Anticipant la (saine) réaction de rejet vis-à-vis du score du candidat d’extrême droite, le chanteur et web-éditeur Mano Solo a, lui, pris la plume sur son site, pour démonter la logique limitée des manifestations : « Nous allons voir ces prochains jours, encore et toujours, la France descendre dans la rue, hurler son horreur, ses peurs et son refus. Et après ? Nous allons voir les urnes s’entrechoquer encore autour d’un nouveau thème qui serait le barrage. (..) Combien de temps encore ce pays va-t-il se parler à travers des urnes(...) ? ». Mano Solo lance une invitation : « Qu’attend chaque maire de France pour ouvrir une salle municipale quelle qu’elle soit, afin d’y inviter durant l’été entier la France à se parler, à se sentir, à s’écouter, à s’organiser pour construire au lieu de ne se regrouper qu’en cas de nécessité dramatique ? ». La question pour lui reste entière : « Nous savons tous que nous ne voulons pas du front national, mais savons nous ce que nous voulons ? ».
Choix sécuritaire
« Le Pen n’est pas au pouvoir que ses idées y sont déjà ». La formule du collectif No pasaran sur le site Samizdat.net rassemble, elle, une critique partagée par différents mouvements sociaux et par la mouvance altermondialiste( ant-mondialisaton) : un des principaux échecs du candidat Jospin réside dans son choix de donner priorité au thème de « l’insécurité » et dans les mesures adoptées, par exemple avec la loi sur la sécurité quotidienne. Dans l’Ornitho.org, Pierre Tévanian rappelle comment cette orientation a été prise avant même l’entrée en campagne.
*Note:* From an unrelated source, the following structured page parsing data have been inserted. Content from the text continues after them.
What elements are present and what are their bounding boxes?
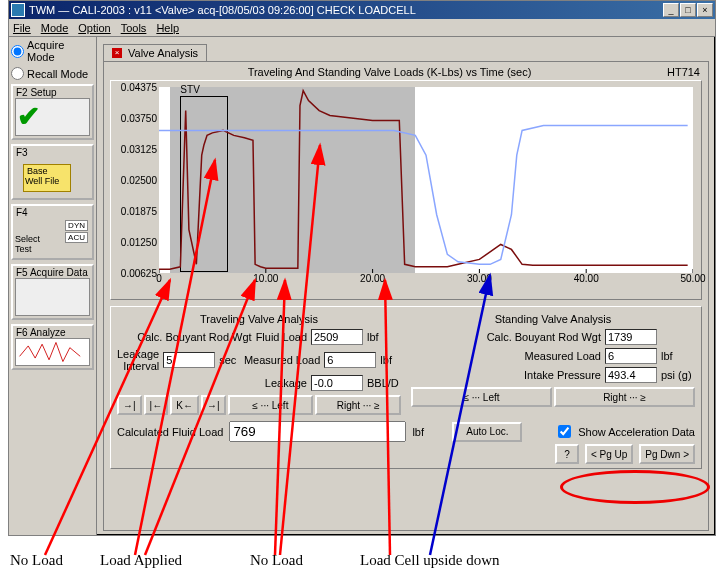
main-panel: × Valve Analysis Traveling And Standing … bbox=[97, 37, 715, 535]
f2-setup-button[interactable]: F2 Setup ✔ bbox=[11, 84, 94, 140]
ytick-1: 0.01250 bbox=[121, 236, 159, 247]
f3-wellfile-button[interactable]: F3 Base Well File bbox=[11, 144, 94, 200]
trav-leakage-field[interactable] bbox=[311, 375, 363, 391]
f2-label: F2 Setup bbox=[16, 87, 57, 98]
nav-prev1[interactable]: K← bbox=[170, 395, 199, 415]
trav-leakage-label: Leakage bbox=[265, 377, 307, 389]
stand-measload-label: Measured Load bbox=[411, 350, 601, 362]
f6-analyze-button[interactable]: F6 Analyze bbox=[11, 324, 94, 370]
tab-strip: × Valve Analysis bbox=[103, 41, 709, 61]
trav-calc-label: Calc. Bouyant Rod Wgt bbox=[117, 331, 252, 343]
stand-intake-label: Intake Pressure bbox=[411, 369, 601, 381]
chart-panel: Traveling And Standing Valve Loads (K-Lb… bbox=[103, 61, 709, 531]
anno-no-load-2: No Load bbox=[250, 552, 303, 569]
plot-svg bbox=[159, 87, 693, 273]
tab-valve-analysis[interactable]: × Valve Analysis bbox=[103, 44, 207, 61]
auto-loc-button[interactable]: Auto Loc. bbox=[452, 422, 522, 442]
menu-help[interactable]: Help bbox=[156, 22, 179, 34]
mode-acquire[interactable]: Acquire Mode bbox=[11, 39, 94, 63]
menu-tools[interactable]: Tools bbox=[121, 22, 147, 34]
ytick-0: 0.00625 bbox=[121, 268, 159, 279]
checkmark-icon: ✔ bbox=[17, 100, 40, 133]
stand-intake-field[interactable] bbox=[605, 367, 657, 383]
stand-calc-field[interactable] bbox=[605, 329, 657, 345]
show-accel-label: Show Acceleration Data bbox=[578, 426, 695, 438]
calc-fluid-label: Calculated Fluid Load bbox=[117, 426, 223, 438]
menu-option[interactable]: Option bbox=[78, 22, 110, 34]
title-bar: TWM — CALI-2003 : v11 <Valve> acq-[08/05… bbox=[9, 1, 715, 19]
standing-nav: ≤ ··· Left Right ··· ≥ bbox=[411, 387, 695, 407]
nav-left[interactable]: ≤ ··· Left bbox=[228, 395, 314, 415]
radio-acquire-label: Acquire Mode bbox=[27, 39, 94, 63]
stand-measload-unit: lbf bbox=[661, 350, 695, 362]
trav-fluidload-label: Fluid Load bbox=[256, 331, 307, 343]
ytick-5: 0.03750 bbox=[121, 113, 159, 124]
f3-label: F3 bbox=[16, 147, 28, 158]
radio-recall[interactable] bbox=[11, 67, 24, 80]
trav-measload-label: Measured Load bbox=[244, 354, 320, 366]
close-button[interactable]: × bbox=[697, 3, 713, 17]
f5-graphic bbox=[15, 278, 90, 316]
f6-graphic bbox=[15, 338, 90, 366]
standing-column: Standing Valve Analysis Calc. Bouyant Ro… bbox=[411, 313, 695, 415]
stand-calc-label: Calc. Bouyant Rod Wgt bbox=[411, 331, 601, 343]
minimize-button[interactable]: _ bbox=[663, 3, 679, 17]
anno-upside-down: Load Cell upside down bbox=[360, 552, 500, 569]
nav-first[interactable]: →| bbox=[117, 395, 142, 415]
trav-leakage-interval-field[interactable] bbox=[163, 352, 215, 368]
nav-next1[interactable]: →| bbox=[201, 395, 226, 415]
f4-label: F4 bbox=[16, 207, 28, 218]
sidebar: Acquire Mode Recall Mode F2 Setup ✔ F3 B… bbox=[9, 37, 97, 535]
menu-bar: File Mode Option Tools Help bbox=[9, 19, 715, 37]
xtick-0: 0 bbox=[156, 273, 162, 284]
trav-fluid-load-field[interactable] bbox=[311, 329, 363, 345]
menu-file[interactable]: File bbox=[13, 22, 31, 34]
traveling-column: Traveling Valve Analysis Calc. Bouyant R… bbox=[117, 313, 401, 415]
f4-acu-label: ACU bbox=[65, 232, 88, 243]
page-root: TWM — CALI-2003 : v11 <Valve> acq-[08/05… bbox=[0, 0, 724, 574]
tab-close-icon[interactable]: × bbox=[112, 48, 122, 58]
f6-label: F6 Analyze bbox=[16, 327, 65, 338]
stand-intake-unit: psi (g) bbox=[661, 369, 695, 381]
app-icon bbox=[11, 3, 25, 17]
analysis-group: Traveling Valve Analysis Calc. Bouyant R… bbox=[110, 306, 702, 469]
nav-right[interactable]: Right ··· ≥ bbox=[315, 395, 401, 415]
f4-sub: Select Test bbox=[15, 234, 45, 254]
anno-no-load-1: No Load bbox=[10, 552, 63, 569]
ytick-3: 0.02500 bbox=[121, 175, 159, 186]
app-window: TWM — CALI-2003 : v11 <Valve> acq-[08/05… bbox=[8, 0, 716, 536]
nav-left2[interactable]: ≤ ··· Left bbox=[411, 387, 552, 407]
xtick-3: 30.00 bbox=[467, 273, 492, 284]
content-area: Acquire Mode Recall Mode F2 Setup ✔ F3 B… bbox=[9, 37, 715, 535]
traveling-title: Traveling Valve Analysis bbox=[117, 313, 401, 325]
f4-dyn-label: DYN bbox=[65, 220, 88, 231]
anno-load-applied: Load Applied bbox=[100, 552, 182, 569]
xtick-2: 20.00 bbox=[360, 273, 385, 284]
calc-fluid-unit: lbf bbox=[412, 426, 446, 438]
trav-measload-unit: lbf bbox=[380, 354, 401, 366]
f5-label: F5 Acquire Data bbox=[16, 267, 88, 278]
mode-recall[interactable]: Recall Mode bbox=[11, 67, 94, 80]
show-accel-checkbox[interactable] bbox=[558, 425, 571, 438]
help-button[interactable]: ? bbox=[555, 444, 579, 464]
trav-measured-load-field[interactable] bbox=[324, 352, 376, 368]
ytick-2: 0.01875 bbox=[121, 206, 159, 217]
f3-sub1: Base bbox=[27, 166, 48, 176]
pgdn-button[interactable]: Pg Dwn > bbox=[639, 444, 695, 464]
plot-area[interactable]: 0.00625 0.01250 0.01875 0.02500 0.03125 … bbox=[110, 80, 702, 300]
nav-right2[interactable]: Right ··· ≥ bbox=[554, 387, 695, 407]
trav-leakage-unit: BBL/D bbox=[367, 377, 401, 389]
stand-measload-field[interactable] bbox=[605, 348, 657, 364]
xtick-1: 10.00 bbox=[253, 273, 278, 284]
plot-inner: 0.00625 0.01250 0.01875 0.02500 0.03125 … bbox=[159, 87, 693, 273]
chart-title: Traveling And Standing Valve Loads (K-Lb… bbox=[112, 66, 667, 78]
calc-fluid-field[interactable] bbox=[229, 421, 406, 442]
nav-prev2[interactable]: |← bbox=[144, 395, 169, 415]
show-accel-row[interactable]: Show Acceleration Data bbox=[554, 422, 695, 441]
f5-acquire-data-button[interactable]: F5 Acquire Data bbox=[11, 264, 94, 320]
maximize-button[interactable]: □ bbox=[680, 3, 696, 17]
menu-mode[interactable]: Mode bbox=[41, 22, 69, 34]
pgup-button[interactable]: < Pg Up bbox=[585, 444, 633, 464]
radio-acquire[interactable] bbox=[11, 45, 24, 58]
f4-select-test-button[interactable]: F4 Select Test DYN ACU bbox=[11, 204, 94, 260]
Il estime que « la classe politique a préféré suivre le FN sur le terrain des ’problèmes d’immigration’, espérant ’couper l’herbe sous le pied’ de l’extrême droite, alors qu’on ne faisait ainsi que banaliser et légitimer les thèses de cette extrême droite ».
Haine construite
Dans le carnet de Périphéries, Mona Chollet pointe les limites de la cause anti-raciste, en évoquant comment la rédaction de Charlie Hebdo, un temps à la pointe de ce genre de combat, avait pu s’endormir, avec la chute post-scission du Front National, dans un « ethno-centrisme franchouillard » flirtant avec le racisme. Ce que rappelle Périphéries, c’est que la haine fait aujourd’hui l’objet d’une construction, partout dans le monde. Dont certains murs porteurs, de façon consciente ou inconsciente, sont les médias. En particulier les journaux télévisés, qui ont pu asséner l’insécurité comme « première priorité des Français ». Or, estime Périphéries, « L’insécurité, ce fourre-tout, ne peut en aucun cas servir de levier pour améliorer la qualité de la vie et l’état de la société. L’insécurité n’est pas un thème politique ! ». De même, dans une tribune publiée par Place-publique.fr, le chercheur Eric Cacheux, dénonce-t-il l’insécurité comme un « poncif médiatique », ce concept étant « une représentation sociale qui s’appuie sur des faits, mais aussi sur des images ».
Blanchiment politique
Sur le site l’Homme Moderne, qui héberge le carnet de Serge Halimi, le journaliste du Monde Diplomatique fait peser sur l’ensemble du système capitaliste actuel le succès lepéniste : « ni Le Pen ni l’ordre social actuel n’ont rien à redouter d’une critique « morale » du fascisme, par exemple, qui exonérerait ou ferait corps avec les dominants », écrit-il. « Ce Front républicain, poursuit Halimi, jouerait alors le rôle d’une entreprise de blanchiment politique et social des politiques néolibérales ». Avoir honte du score de Le Pen ? « Non, répond-il, ou alors, il fallait avoir honte avant ». Serge Halimi compare l’absence de revalorisation des minima sociaux à la baisse de l’impôt sur le revenu et conclut : « on a conforté le mur de l’argent, et c’est de cela qu’il faut avoir honte ». Une thèse que l’on retrouve sur les forums de Libération où l’on peut lire cette mise en garde : « il suffit de crier au fascisme, au nazisme, à la résistance (...) pour utiliser une fois encore l’extrême droite comme pis-aller machiavélique d’une reconquête collusoire des moyens de domination gouvernementaux ».